→ Your instructions: If a line in the entries below includes "PARA", pick it out and copy it.
[Records for processing — start]
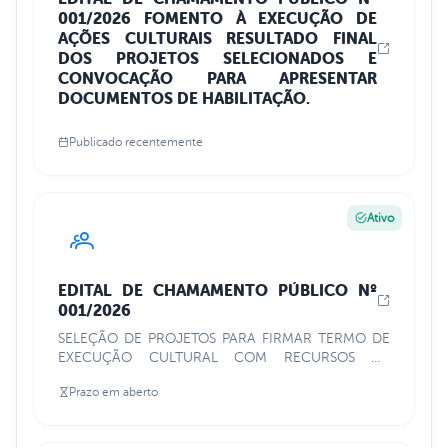
001/2026 FOMENTO À EXECUÇÃO DE
AÇÕES CULTURAIS RESULTADO FINAL
DOS PROJETOS SELECIONADOS E
CONVOCAÇÃO PARA APRESENTAR
DOCUMENTOS DE HABILITAÇÃO.
Publicado recentemente
Ativo
EDITAL DE CHAMAMENTO PÚBLICO Nº
001/2026
SELEÇÃO DE PROJETOS PARA FIRMAR TERMO DE
EXECUÇÃO CULTURAL COM RECURSOS DA
POLÍTICA NACIONAL ALDIR BLANC DE FOMENTO À
Prazo em aberto
CULTURA – PNAB (LEI Nº 14.399/2022)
[Records for processing — finish]
→ Reply:
CONVOCAÇÃO PARA APRESENTAR
SELEÇÃO DE PROJETOS PARA FIRMAR TERMO DE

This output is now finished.